[Collection entries]
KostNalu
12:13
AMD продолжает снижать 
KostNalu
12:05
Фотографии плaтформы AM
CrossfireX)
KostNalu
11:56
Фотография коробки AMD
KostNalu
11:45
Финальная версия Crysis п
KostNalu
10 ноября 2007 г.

---

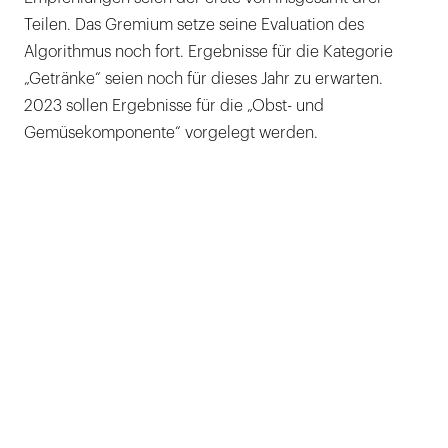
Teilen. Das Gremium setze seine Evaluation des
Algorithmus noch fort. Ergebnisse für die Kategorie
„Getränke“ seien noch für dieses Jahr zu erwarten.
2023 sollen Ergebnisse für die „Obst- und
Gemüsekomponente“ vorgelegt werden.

...

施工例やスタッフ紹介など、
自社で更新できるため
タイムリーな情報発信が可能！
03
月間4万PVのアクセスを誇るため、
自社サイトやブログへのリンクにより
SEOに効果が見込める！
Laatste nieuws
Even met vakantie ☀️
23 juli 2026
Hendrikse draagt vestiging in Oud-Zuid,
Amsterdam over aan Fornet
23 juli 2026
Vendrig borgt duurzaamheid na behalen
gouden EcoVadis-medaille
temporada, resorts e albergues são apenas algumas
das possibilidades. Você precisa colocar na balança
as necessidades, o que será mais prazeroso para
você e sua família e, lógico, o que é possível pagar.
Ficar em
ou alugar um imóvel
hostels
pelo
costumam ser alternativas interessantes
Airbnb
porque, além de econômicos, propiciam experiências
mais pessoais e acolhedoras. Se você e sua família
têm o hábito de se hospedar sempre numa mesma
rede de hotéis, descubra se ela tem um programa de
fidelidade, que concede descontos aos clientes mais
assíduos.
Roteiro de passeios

[The task] Return exactly, and only, the lines above starting at the line that contains "Amsterdam over aan Fornet" and ending at the line that contains "mais pessoais e".

[Output of the exercise]
Amsterdam over aan Fornet
23 juli 2026
Vendrig borgt duurzaamheid na behalen
gouden EcoVadis-medaille
temporada, resorts e albergues são apenas algumas
das possibilidades. Você precisa colocar na balança
as necessidades, o que será mais prazeroso para
você e sua família e, lógico, o que é possível pagar.
Ficar em
ou alugar um imóvel
hostels
pelo
costumam ser alternativas interessantes
Airbnb
porque, além de econômicos, propiciam experiências
mais pessoais e acolhedoras. Se você e sua família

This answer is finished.